Action item — Please repeat, from the entries that follow, the lines from the one containing "Supermercat" through the one containing "каждый из которых имеет свои" exactly, adding nothing.

Provided information —
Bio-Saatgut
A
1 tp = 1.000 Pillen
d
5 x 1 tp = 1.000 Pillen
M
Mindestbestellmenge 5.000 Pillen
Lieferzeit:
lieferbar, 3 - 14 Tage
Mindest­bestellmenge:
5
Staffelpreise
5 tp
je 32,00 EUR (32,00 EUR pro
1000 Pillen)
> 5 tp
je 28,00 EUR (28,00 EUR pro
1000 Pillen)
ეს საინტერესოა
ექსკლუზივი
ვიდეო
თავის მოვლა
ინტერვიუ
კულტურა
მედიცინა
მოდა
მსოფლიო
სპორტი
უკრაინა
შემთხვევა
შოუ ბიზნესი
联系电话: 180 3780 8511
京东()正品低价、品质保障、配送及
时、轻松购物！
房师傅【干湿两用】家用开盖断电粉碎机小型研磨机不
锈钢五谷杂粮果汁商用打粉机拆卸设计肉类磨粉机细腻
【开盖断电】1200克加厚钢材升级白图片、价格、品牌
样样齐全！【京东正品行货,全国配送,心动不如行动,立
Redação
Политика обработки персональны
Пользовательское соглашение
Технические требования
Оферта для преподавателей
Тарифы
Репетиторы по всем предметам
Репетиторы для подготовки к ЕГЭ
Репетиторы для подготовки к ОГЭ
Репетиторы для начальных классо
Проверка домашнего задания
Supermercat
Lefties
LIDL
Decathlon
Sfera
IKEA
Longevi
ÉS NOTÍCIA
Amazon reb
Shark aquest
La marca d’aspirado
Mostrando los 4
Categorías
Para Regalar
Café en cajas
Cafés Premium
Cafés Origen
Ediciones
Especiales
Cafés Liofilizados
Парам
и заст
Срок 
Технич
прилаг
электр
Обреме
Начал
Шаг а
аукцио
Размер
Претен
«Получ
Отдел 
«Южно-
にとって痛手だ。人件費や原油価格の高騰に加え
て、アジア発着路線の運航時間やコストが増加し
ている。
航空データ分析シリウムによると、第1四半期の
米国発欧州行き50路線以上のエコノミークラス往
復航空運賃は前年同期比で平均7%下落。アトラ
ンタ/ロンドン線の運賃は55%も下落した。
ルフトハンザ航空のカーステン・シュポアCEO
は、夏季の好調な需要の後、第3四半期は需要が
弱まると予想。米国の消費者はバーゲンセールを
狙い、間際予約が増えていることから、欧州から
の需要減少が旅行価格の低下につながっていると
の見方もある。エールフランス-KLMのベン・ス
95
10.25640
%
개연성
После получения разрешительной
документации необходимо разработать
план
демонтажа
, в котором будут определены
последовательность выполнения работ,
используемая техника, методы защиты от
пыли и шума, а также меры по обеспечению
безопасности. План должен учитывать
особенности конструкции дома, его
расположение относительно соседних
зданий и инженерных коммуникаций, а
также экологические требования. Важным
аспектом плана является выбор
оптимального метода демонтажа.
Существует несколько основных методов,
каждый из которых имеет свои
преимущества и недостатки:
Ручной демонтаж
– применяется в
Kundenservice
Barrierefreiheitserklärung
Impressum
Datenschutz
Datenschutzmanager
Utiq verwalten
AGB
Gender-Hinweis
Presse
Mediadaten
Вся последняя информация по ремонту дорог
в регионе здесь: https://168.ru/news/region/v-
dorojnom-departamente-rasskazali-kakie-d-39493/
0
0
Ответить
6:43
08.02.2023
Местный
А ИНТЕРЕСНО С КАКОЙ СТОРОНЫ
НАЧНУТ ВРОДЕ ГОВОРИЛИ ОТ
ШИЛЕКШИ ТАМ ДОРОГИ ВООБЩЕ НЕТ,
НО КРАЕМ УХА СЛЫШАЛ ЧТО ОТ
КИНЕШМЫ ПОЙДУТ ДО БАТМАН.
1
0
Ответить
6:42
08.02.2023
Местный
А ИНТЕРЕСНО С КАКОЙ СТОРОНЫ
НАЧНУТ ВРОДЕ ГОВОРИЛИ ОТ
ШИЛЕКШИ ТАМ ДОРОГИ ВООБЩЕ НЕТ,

Your response —
Supermercat
Lefties
LIDL
Decathlon
Sfera
IKEA
Longevi
ÉS NOTÍCIA
Amazon reb
Shark aquest
La marca d’aspirado
Mostrando los 4
Categorías
Para Regalar
Café en cajas
Cafés Premium
Cafés Origen
Ediciones
Especiales
Cafés Liofilizados
Парам
и заст
Срок 
Технич
прилаг
электр
Обреме
Начал
Шаг а
аукцио
Размер
Претен
«Получ
Отдел 
«Южно-
にとって痛手だ。人件費や原油価格の高騰に加え
て、アジア発着路線の運航時間やコストが増加し
ている。
航空データ分析シリウムによると、第1四半期の
米国発欧州行き50路線以上のエコノミークラス往
復航空運賃は前年同期比で平均7%下落。アトラ
ンタ/ロンドン線の運賃は55%も下落した。
ルフトハンザ航空のカーステン・シュポアCEO
は、夏季の好調な需要の後、第3四半期は需要が
弱まると予想。米国の消費者はバーゲンセールを
狙い、間際予約が増えていることから、欧州から
の需要減少が旅行価格の低下につながっていると
の見方もある。エールフランス-KLMのベン・ス
95
10.25640
%
개연성
После получения разрешительной
документации необходимо разработать
план
демонтажа
, в котором будут определены
последовательность выполнения работ,
используемая техника, методы защиты от
пыли и шума, а также меры по обеспечению
безопасности. План должен учитывать
особенности конструкции дома, его
расположение относительно соседних
зданий и инженерных коммуникаций, а
также экологические требования. Важным
аспектом плана является выбор
оптимального метода демонтажа.
Существует несколько основных методов,
каждый из которых имеет свои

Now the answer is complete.